Halte aux réflexes autarciques !

La dernière mission princière a mis en exergue une certaine présence industrielle belge en Thaïlande. Elle pourrait cependant en inquiéter plus d’un chez nous. Explications.

Quel contraste entre une Belgique grelotant de froid, minée par les annonces ou rumeurs de fermetures ou de restructurations d’entreprises (Duferco, ArcelorMittal, Saint-Gobain, TNT…) et une Thaïlande qui, au-delà des 34° de température ambiante, affiche un taux de croissance annuel dépassant allègrement les 6 % (18,9 % pour le seul 4e trimestre de 2012, sic !) et qui ne connaît pour ainsi dire pas le chômage ! Au-delà de ce cliché, ceux qui ont fait le choix de participer à la mission princière en Thaïlande ne s’y sont pas trompés : ce pays est – vraiment – the place to be pour faire du business, surtout quand on sait qu’il est au coeur de l’Asean (l’Association des nations du Sud-Est asiatique), laquelle sera, d’ici à 2015, carrément édifiée en communauté économique !  » Dans les faits, on a là un marché potentiel de 600 millions de consommateurs au pouvoir d’achat grandissant, assure Jean-Claude Marcourt (PS), coiffant ici sa casquette de ministre régional de l’Economie et du Commerce extérieur. Il y a ici des besoins énormes à couvrir dans des domaines aussi variés que les infrastructures, la santé, l’agro-alimentaire, la logistique, les sciences, bref, des secteurs où les talents de nos propres opérateurs ne sont plus à démontrer.  »

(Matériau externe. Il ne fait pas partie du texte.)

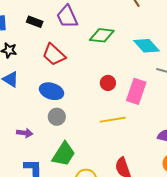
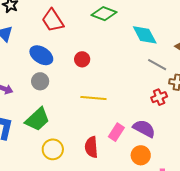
red circle: (108, 83) -> (82, 59), moved
pink rectangle: (136, 91) -> (116, 132), moved, size x0.7

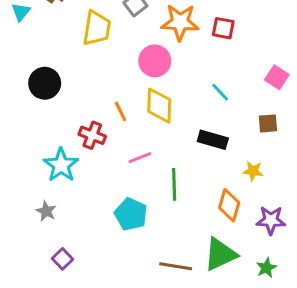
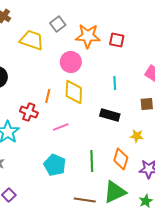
yellow trapezoid: (97, 28) -> (32, 40), turned -80
cyan line: (220, 92) -> (115, 83), turned 40
orange line: (121, 111) -> (48, 96), turned 40
green line: (174, 184) -> (92, 161), moved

Solvay et Magotteaux, pour ne citer qu’elles, l’ont anticipé et ont investi massivement en Thaïlande ces dernières années, aidées il est vrai aussi par certains avantages compétitifs indéniables offerts par ce pays : des coûts salariaux ridicules au regard des nôtres ainsi que des exonérations fiscales sur le moyen terme…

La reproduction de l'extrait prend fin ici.